Apart from the images, reproduce every record word for word.

------------------------------

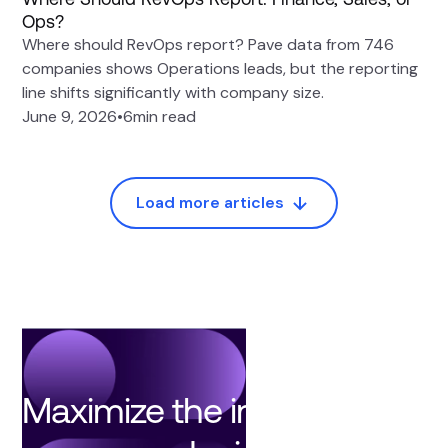
Ops?
Where should RevOps report? Pave data from 746
companies shows Operations leads, but the reporting
line shifts significantly with company size.
June 9, 2026
•
6
min read
Load more articles
Maximize the impact of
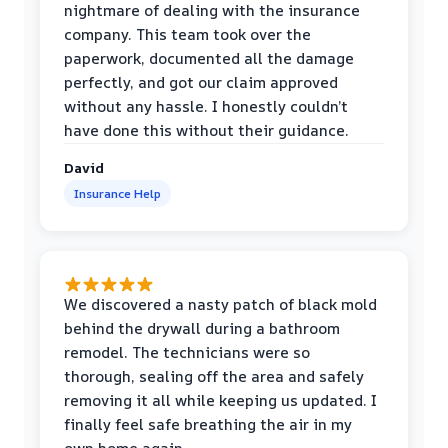
nightmare of dealing with the insurance
company. This team took over the
paperwork, documented all the damage
perfectly, and got our claim approved
without any hassle. I honestly couldn’t
have done this without their guidance.
David
Insurance Help
We discovered a nasty patch of black mold
behind the drywall during a bathroom
remodel. The technicians were so
thorough, sealing off the area and safely
removing it all while keeping us updated. I
finally feel safe breathing the air in my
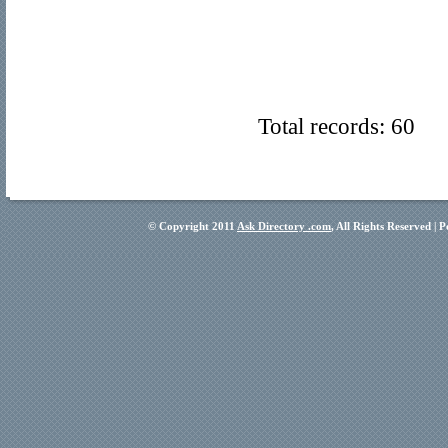
Total records: 60
© Copyright 2011
Ask Directory .com
, All Rights Reserved |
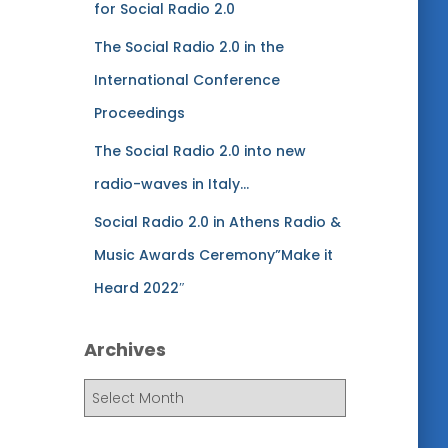
for Social Radio 2.0
The Social Radio 2.0 in the
International Conference
Proceedings
The Social Radio 2.0 into new
radio-waves in Italy…
Social Radio 2.0 in Athens Radio &
Music Awards Ceremony”Make it
Heard 2022″
Archives
A
r
c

------------------------------

--- REPLY TO THE EXERCISE ---
Ops?
Where should RevOps report? Pave data from 746
companies shows Operations leads, but the reporting
line shifts significantly with company size.
June 9, 2026
•
6
min read
Load more articles
Maximize the impact of
nightmare of dealing with the insurance
company. This team took over the
paperwork, documented all the damage
perfectly, and got our claim approved
without any hassle. I honestly couldn’t
have done this without their guidance.
David
Insurance Help
We discovered a nasty patch of black mold
behind the drywall during a bathroom
remodel. The technicians were so
thorough, sealing off the area and safely
removing it all while keeping us updated. I
finally feel safe breathing the air in my
Total records: 60
© Copyright 2011
Ask Directory .com
, All Rights Reserved |
for Social Radio 2.0
The Social Radio 2.0 in the
International Conference
Proceedings
The Social Radio 2.0 into new
radio-waves in Italy…
Social Radio 2.0 in Athens Radio &
Music Awards Ceremony”Make it
Heard 2022″
Archives
A
r
c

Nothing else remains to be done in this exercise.